Indeed, given that the challenge data reports that their complete dataset (including development and test set) comprises 11k vocalizations with a modal duration of 400 ms, we estimate that they may have as little as 1.256 hours of total infant vocalizations. By contrast, our training dataset alone had 7.9 hours of annotated cry data before data augmentation, and our testing set had 17.935 hours. This suggests that model performance in real-world audio classification tasks can be greatly improved by collecting and annotating larger datasets which can be leveraged for supervised models [moreData_2009].

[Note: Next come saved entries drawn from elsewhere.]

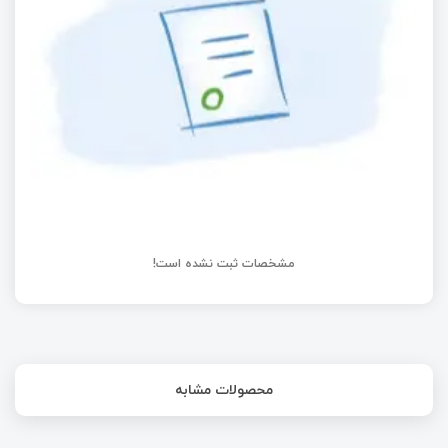
آموزش STM8
راه‌اندازی ماژول شتاب سنج با STM32 | قسمت سی‌ام
آموزش STM32 با توابع LL
مشخصات ثبت نشده است!
محصولات مشابه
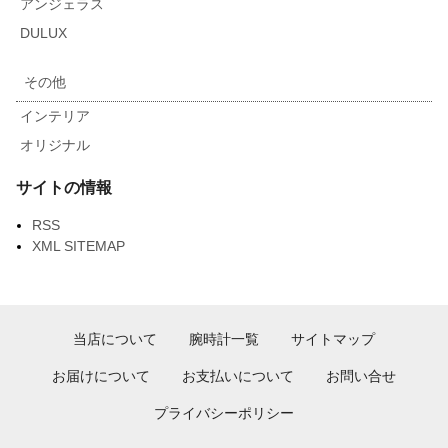
アンジェラス
DULUX
その他
インテリア
オリジナル
サイトの情報
RSS
XML SITEMAP
当店について
腕時計一覧
サイトマップ
お届けについて
お支払いについて
お問い合せ
プライバシーポリシー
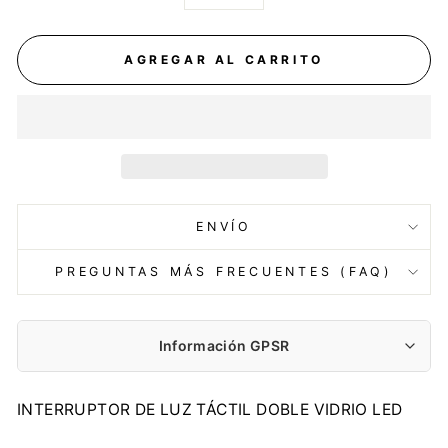
−
+
AGREGAR AL CARRITO
ENVÍO
PREGUNTAS MÁS FRECUENTES (FAQ)
Información GPSR
Fabricante:
INTERRUPTOR DE LUZ TÁCTIL DOBLE VIDRIO LED
Centrumelektroniki.EU Sp. z o.o.
Korfantego 7, 42-600 Tarnowskie Góry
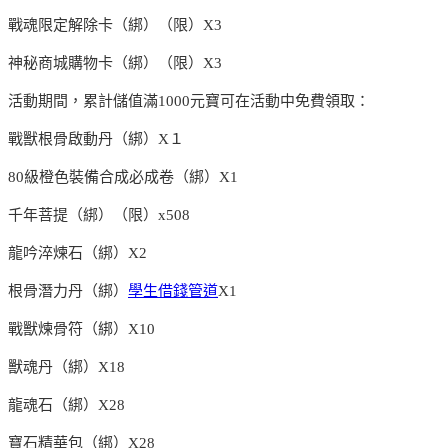
戰魂限定解除卡（綁）（限）X3
神秘商城購物卡（綁）（限）X3
活動期間，累計儲值滿1000元寶可在活動中免費領取：
戰獸根骨啟動丹（綁）X１
80級橙色裝備合成必成卷（綁）X1
千年菩提（綁）（限）x508
龍吟淬煉石（綁）X2
根骨潛力丹（綁）
學生借錢管道
X1
戰獸煉骨符（綁）X10
獸魂丹（綁）X18
龍魂石（綁）X28
寶石精華包（綁）X28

Auditory behavior detection and classification models are typically developed with small convenience samples in clean laboratory settings [10.1145/2638728.2641306], [garcia2017speaker], meaning their performance deteriorates in real-world conditions [alameda2019multimodal]. In this paper we present a model combining deep spectrum features and acoustic features that detects and classifies infant distress in messy real-world data collected via a wearable audio recorder in continuous home recording conditions. Our accuracy improves upon performance of both state-of-the-art and state-of-practice distress classification models, with impressive improvements in F1 scores relative to these models.
This work was supported by NIMH K01 Award (1K01MH111957‐01A1) as well as a generous start-up package from The University of Texas at Austin to Kaya de Barbaro. We thank all of the families for their participation in our study as well as all of our student research assistants for the work to complete all of the annotations. In particular we thank Nina Nariman and Brooke Benson for their work managing the coding team to annotate our training and testing datasets.